De la relativité du libéralisme
Aujourd’hui, la presse de gauche n’a pas de mots assez durs pour conspuer les libéraux, ces fers de lance de la déréglementation et de la mise à bas des acquis de la société. Il y a 150 ans, toutefois, c’était l’opinion conservatrice, militaire et cléricale, qui se défiait des libéraux, ces dangereux idéologues dénués de tout respect de l’autorité. Dans les romans de Gabriel Garcia Marquez (vers le début du vingtième siècle), les libéraux se battent pour remettre en cause l’autorité de l’église et de l’armée. Dans la presse économique actuelle, ils s’évertuent à assouplir les règles du dirigisme d’État. En un siècle et demi, le même vocable a ainsi parcouru l’intégralité du prisme politique, pour désigner d’abord les réformistes de gauche, puis ceux de droite. Comment un tel glissement sémantique a-t-il pu se produire ?
Commençons, en toute logique, par nous intéresser à la racine du libéralisme, à savoir son étymologie. Comme on pourrait s’y attendre, et comme nous le confirme le Dictionnaire étymologique de Jacqueline Picoche, « libéral » et ses déclinaisons viennent du latin liber, « libre ». Au douzième siècle apparaît l’adjectif « libéral », qui veut dire « généreux » – on se rappelle que des « libéralités » désignent des dons. « Libéraliser » au sens politique date du dix-huitième siècle, suivi de « libéralisme » au dix-neuvième, puis de « libéraliser » au vingtième siècle.
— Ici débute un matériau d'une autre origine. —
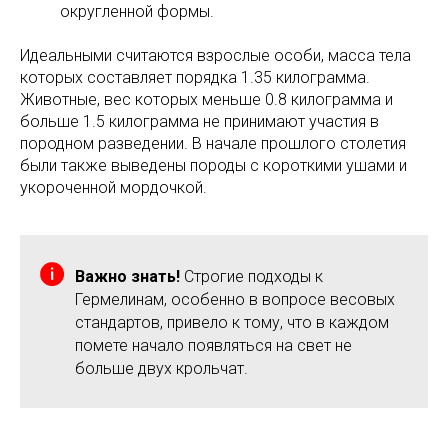
округленной формы.
Идеальными считаются взрослые особи, масса тела
которых составляет порядка 1.35 килограмма.
Животные, вес которых меньше 0.8 килограмма и
больше 1.5 килограмма не принимают участия в
породном разведении. В начале прошлого столетия
были также выведены породы с короткими ушами и
укороченной мордочкой.
Важно знать!
Строгие подходы к
Гермелинам, особенно в вопросе весовых
стандартов, привело к тому, что в каждом
помете начало появляться на свет не
больше двух крольчат.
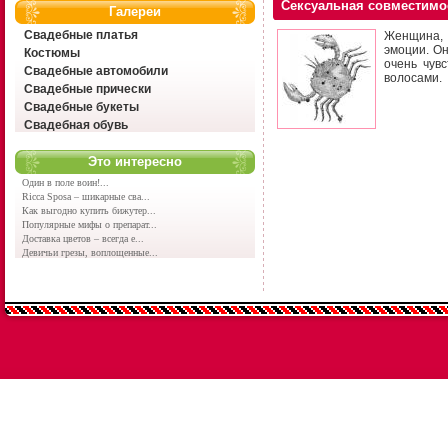
Сексуальная совместимо
Галереи
Свадебные платья
Женщина, 
эмоции. О
Костюмы
очень чув
Свадебные автомобили
волосами.
Свадебные прически
Свадебные букеты
Свадебная обувь
Это интересно
Один в поле воин!...
Ricca Sposa – шикарные сва...
Как выгодно купить бижутер...
Популярные мифы о препарат...
Доставка цветов – всегда е...
Девичьи грезы, воплощенные...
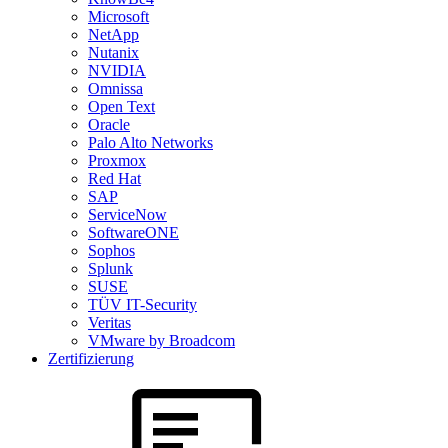
Microsoft
NetApp
Nutanix
NVIDIA
Omnissa
Open Text
Oracle
Palo Alto Networks
Proxmox
Red Hat
SAP
ServiceNow
SoftwareONE
Sophos
Splunk
SUSE
TÜV IT-Security
Veritas
VMware by Broadcom
Zertifizierung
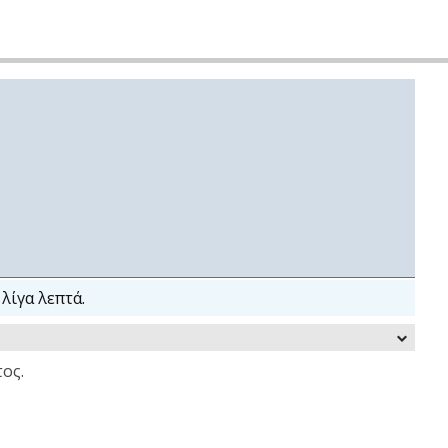
λίγα λεπτά.
ος.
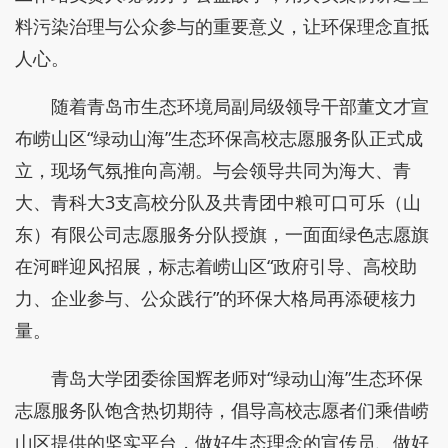
料污染治理与公众参与的重要意义，让环保理念直抵
人心。
随着青岛市生态环境局副局级领导干部董文才宣
布崂山区“绿动山海”生态环保高校志愿服务队正式成
立，现场气氛推向高潮。与会领导共同为海大、青
大、青科大3支高校分队及共青团中粮可口可乐（山
东）有限公司志愿服务分队授旗，一面面绿色志愿旗
在河畔迎风招展，标志着崂山区“政府引导、高校助
力、企业参与、公众践行”的环保大格局再添硬核力
量。
青岛大学团委徐国辉老师对“绿动山海”生态环保
志愿服务队饱含热切期待，倡导高校志愿者们乘借崂
山区提供的坚实平台，做好生态理念的宣传员、做好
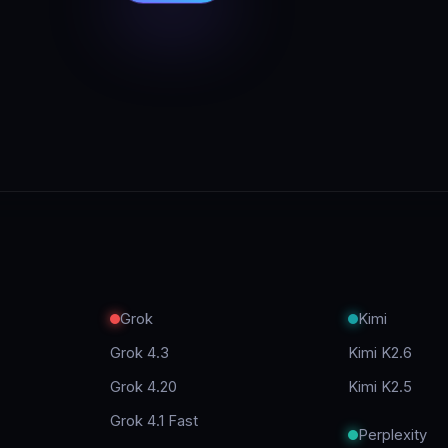
Grok
Kimi
Grok 4.3
Kimi K2.6
Grok 4.20
Kimi K2.5
Grok 4.1 Fast
Perplexity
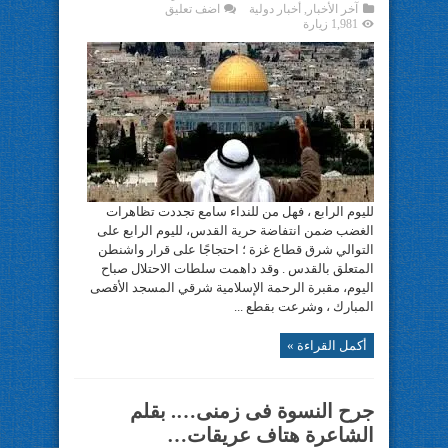
آخر الأخبار
,
أخبار دولية
اضف تعليق
1,981 زيارة
لليوم الرابع ، فهل من للنداء سامع تجددت تظاهرات
الغضب ضمن انتفاضة حرية القدس، لليوم الرابع على
التوالي شرق قطاع غزة ؛ احتجاجًا على قرار واشنطن
المتعلق بالقدس . وقد داهمت سلطات الاحتلال صباح
اليوم، مقبرة الرحمة الإسلامية شرقي المسجد الأقصى
المبارك ، وشرعت بقطع ...
أكمل القراءة »
جرح النسوة فى زمنى…. بقلم
الشاعرة هتاف عريقات…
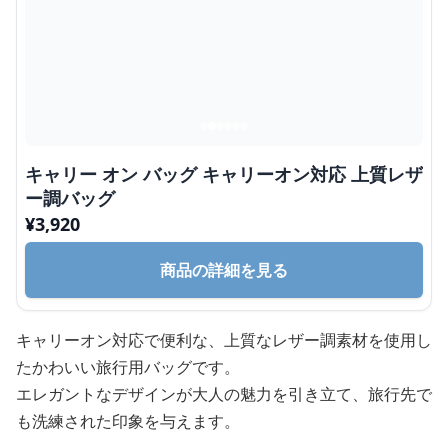
キャリー オン バッグ キャリーオン対応 上質レザ
ー調バッグ
¥
3,920
商品の詳細を見る
キャリーオン対応で便利な、上質なレザー調素材を使用し
たかわいい旅行用バッグです。
エレガントなデザインが大人の魅力を引き立て、旅行先で
も洗練された印象を与えます。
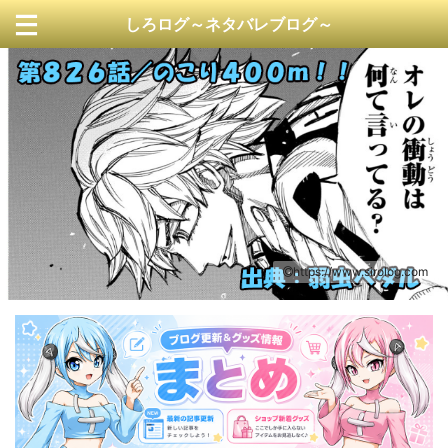
しろログ～ネタバレブログ～
https://www.sirolog.com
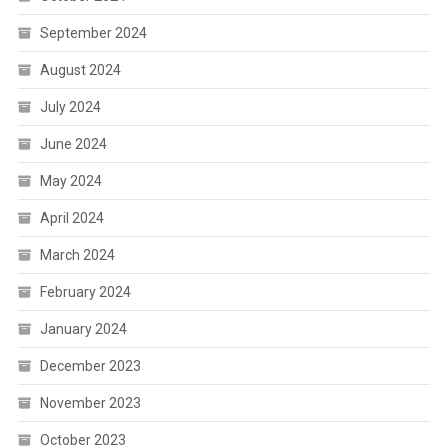
September 2024
August 2024
July 2024
June 2024
May 2024
April 2024
March 2024
February 2024
January 2024
December 2023
November 2023
October 2023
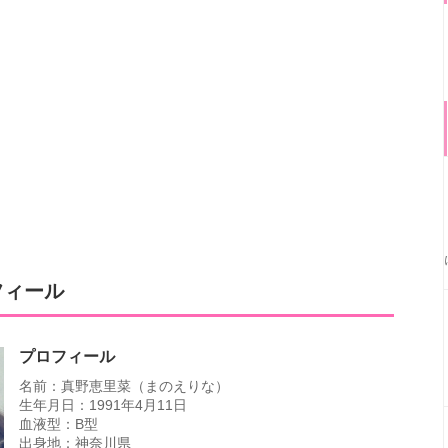
フィール
プロフィール
名前：真野恵里菜（まのえりな）
生年月日：1991年4月11日
血液型：B型
出身地：神奈川県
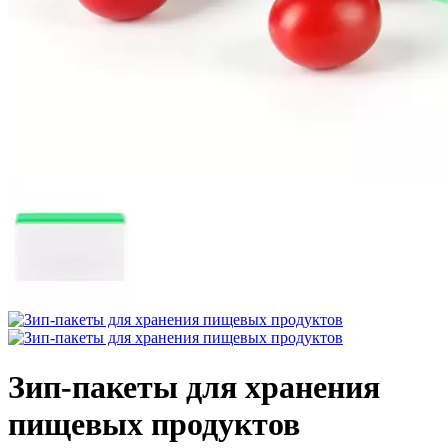
Зип-пакеты для хранения
пищевых продуктов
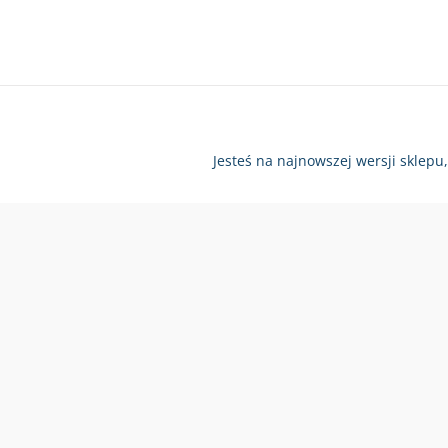
Jesteś na najnowszej wersji sklepu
Mais qu’entend-on à l’époque par là ?
Posons la question au Littré, qui nous fournit un large choix d’exemples en contexte :
Comme « sens propre » de l’adjectif libéral, le Littré nous donne « qui est digne d’un homme libre ». Les arts libéraux, par opposition aux arts mécaniques, désignent « ceux qui exigencent une intervention grande et perpétuelle de l’intelligence (l’origine de cette dénomination est dans l’ancien préjugé contre le travail manuel, regardé indigne d’un homme libre, vu qu’il était dévolu aux esclaves). » Plus loin dans l’article figure une autre définition plus récente : « qui est favorable à la liberté civile et politique et aux intérêts généraux de la société », ce qui a donné entre autres « le parti libéral » (en allemand le « Freie Demokratische Partei », ou parti libéral, peut aussi de traduire littéralement par « parti démocrate libre »). Arrivent ensuite ceux qui professent les idées libérales, à savoir les libéraux.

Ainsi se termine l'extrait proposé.